I’m a massive fan of taking a list of questions and recording the answers in clinical or medical situations. Appointments are often time-constrained and stressful or involve lots of technical or medical language which can be overwhelming or simply a memory hurdle.
Asking questions does not mean you are challenging your doctor’s expertise or being disrespectful. All health professionals, including surgeons, want their patients to understand the procedure they’ve recommended to give informed consent.
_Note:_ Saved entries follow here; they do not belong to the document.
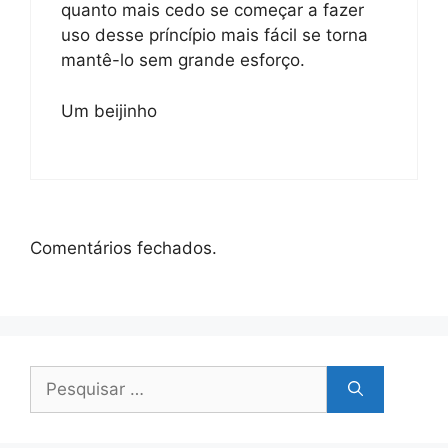
quanto mais cedo se começar a fazer
uso desse príncípio mais fácil se torna
mantê-lo sem grande esforço.
Um beijinho
Comentários fechados.
Pesquisar
por:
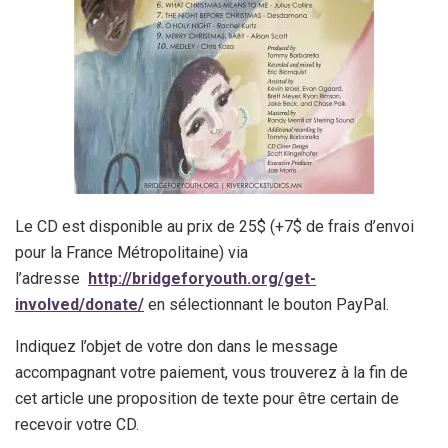
Le CD est disponible au prix de 25$ (+7$ de frais d’envoi
pour la France Métropolitaine) via
l’adresse
http://bridgeforyouth.org/get-
involved/donate/
en sélectionnant le bouton PayPal.
Indiquez l’objet de votre don dans le message
accompagnant votre paiement, vous trouverez à la fin de
cet article une proposition de texte pour être certain de
recevoir votre CD.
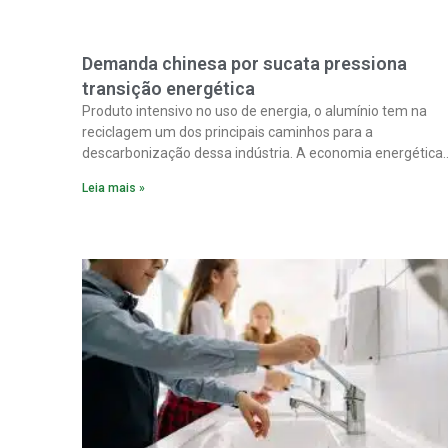
Demanda chinesa por sucata pressiona
transição energética
Produto intensivo no uso de energia, o alumínio tem na
reciclagem um dos principais caminhos para a
descarbonização dessa indústria. A economia energética
na fabricação chega a 95% com o reaproveitamento do
Leia mais »
material. A produção de um alumínio mais limpo, no
entanto, tem esbarrado em dificuldade de acesso ao seu
principal insumo, a sucata, devido, sobretudo, ao interesse
chinês pela matéria-prima.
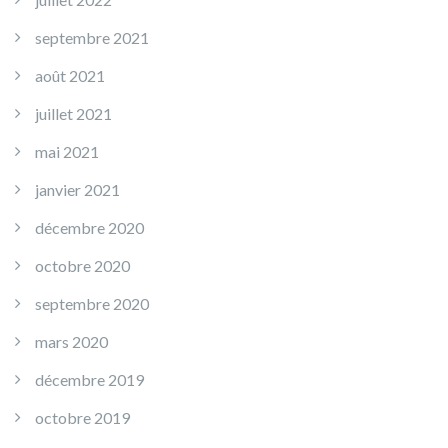
septembre 2021
août 2021
juillet 2021
mai 2021
janvier 2021
décembre 2020
octobre 2020
septembre 2020
mars 2020
décembre 2019
octobre 2019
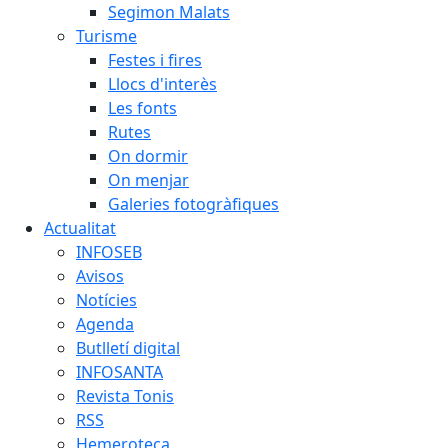
Segimon Malats
Turisme
Festes i fires
Llocs d'interès
Les fonts
Rutes
On dormir
On menjar
Galeries fotogràfiques
Actualitat
INFOSEB
Avisos
Notícies
Agenda
Butlletí digital
INFOSANTA
Revista Tonis
RSS
Hemeroteca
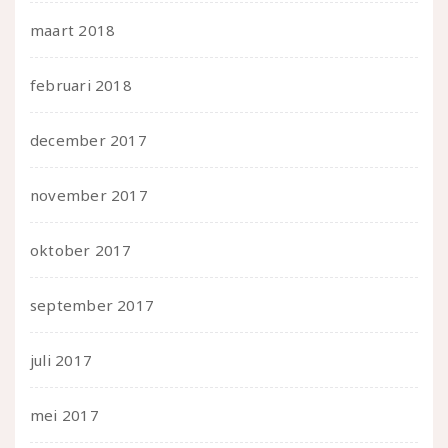
maart 2018
februari 2018
december 2017
november 2017
oktober 2017
september 2017
juli 2017
mei 2017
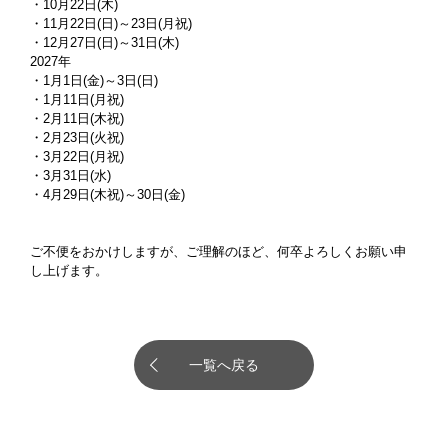
・10月22日(木)
・11月22日(日)～23日(月祝)
・12月27日(日)～31日(木)
2027年
・1月1日(金)～3日(日)
・1月11日(月祝)
・2月11日(木祝)
・2月23日(火祝)
・3月22日(月祝)
・3月31日(水)
・4月29日(木祝)～30日(金)
ご不便をおかけしますが、ご理解のほど、何卒よろしくお願い申
し上げます。
一覧へ戻る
They also want you to know what to expect, so ask questions until you are comfortable with the process, the surgeon, the facility, and the aftercare.
Here are some suggestions
- Why do I need this surgery?
- What type of surgery are you recommending and why?
- Statistically, what is the success rate for this surgery?
- What is your success rate?
- Are there any non-surgical options that would be effective?
- How long will the surgery take?
- What are the risks?
- What is the risk/benefit ratio of an excellent surgical outcome?
- What are the long-term consequences of the proposed procedure?
- What are the side effects, potential risks, and complications of the surgery?
- Please explain the risks and how they relate to me.
- What if, during my surgery, you encounter a different issue than you expected?
- How long is the hospital stay?
- Will I be in pain after the surgery, and for how long?
- How do you manage the pain in the hospital?
- Will I be sent home with pain-relieving medications?
- What are the possible side effects of these prescriptions (e.g. constipation, drowsiness, etc.)?
- How do I best prepare for my surgery?
- What post-surgery advice can you give me now?
- What expectations do you have for my recovery?
- Whom can I call if I have questions after being discharged?
- What symptoms would justify immediate medical attention?
- What kind of help will I need when I return home?
- How long will I be out of work?
- What limitations will I have after surgery and for how long?
- When is it safe to resume sexual relations?
- When can I drive again?
- What types of activities will I need to avoid doing after the procedure, and for how long?
- How often will I see you after my surgery?
- What post-surgery advice can you give me now?
- What rehabilitation will I need and for how long?
Plus, It’s always worth asking these just to see how they react.
- If I want to get a second opinion, can you recommend a surgeon?
- What would you recommend if I were your friend, would you suggest the same operation?
For NHS patients
Did you know that some surgeons only do a small part of the operation while others do the whole thing? If another surgeon is required, there may be a good reason, e.g. another skill set is needed, or it’s a teaching hospital. It may be worth asking:
- Do you perform the whole procedure?
- Will any students/other surgeons be doing any parts of the operation? If yes, who are they and what are their qualifications and how closely will they be supervised?
The prospect of any gynaecological surgery can be upsetting and worrying but an experienced patient-centered surgeon will understand your need for clarification and those with excellent results should be happy to answer all your questions. Any defensiveness by the surgeon or their team when you ask these types of questions should raise concerns, and perhaps prompt seeking a second opinion.